If the death of a beautiful woman is unquestionably the most poetical topic in the world, as Edgar Allen Poe famously argued in 1846, then is the death of a beautiful woman’s child the second most poetical topic? So it would seem to filmmaker Terrence Malick, whose artful Tree of Life tries to gain emotional weight from actress Jessica Chastain’s soulful eyes and shapely ankles in the role of Mrs. O’Brien, a 1950s housewife whose son tragically dies.
It’s an image-driven film. Cinematographer Emmanuel Lubezki finds transcendent beauty in everything upon which he turns the camera, from fluttering dresses to bursting sunspots. But even as Malick’s sparse script teases out complexities in Mrs. O’Brien’s husband (played by Brad Pitt)—by turns domineering and vulnerable and loving, a man tormented by lost dreams of becoming a classical pianist—it grants no such depth to Mrs. O’Brien. Despite being a central character, she has no back story before motherhood, no vices, no lost dreams, and almost no dialogue. Instead, the camera roves insistently over her lips, her clavicles, the nape of her neck, her calves, and her slim waist with a single message: Feminine beauty equals virtue.

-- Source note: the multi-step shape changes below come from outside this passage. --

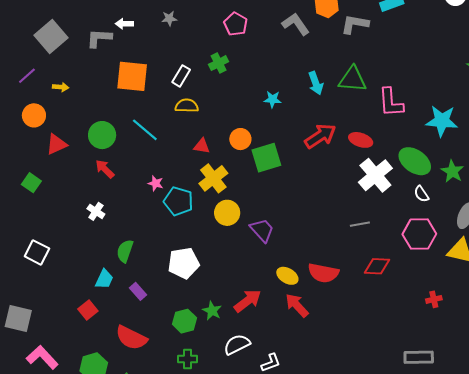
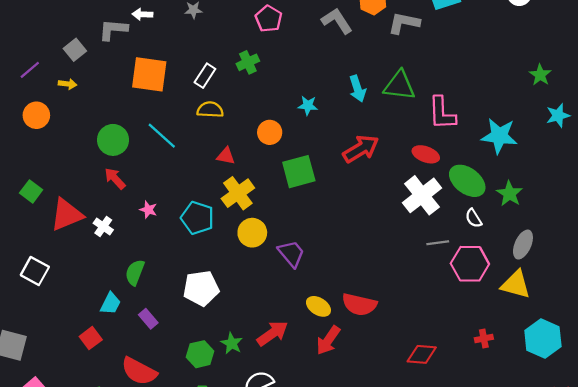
gray square: (51, 36) -> (75, 50), moved, size x0.6
orange circle: (240, 139) -> (270, 132), moved
red ellipse: (361, 140) -> (426, 154), moved
red triangle: (56, 144) -> (67, 215), moved, size x1.4
pink star: (156, 183) -> (148, 210), moved
gray line: (360, 224) -> (438, 243), moved
red diamond: (377, 266) -> (422, 354), moved
red arrow: (297, 305) -> (328, 340), turned -104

The New York Times calls the storyline archetypal, familiar, recognizable. In his exploration of the family’s tragic loss, Malick certainly seems to be striving for the universal, even bringing the viewer back to the creation of the cosmos in a mid-film nature documentary tracing the origin of God’s inscrutability. Filmspotting critics Adam Kempenaar and Matty Robinson, who loved the film, wisely point out that “the connective tissue that runs throughout this film will impact so many people in so many disparate ways.” For me, the familiar impact was that of a woman being voiceless.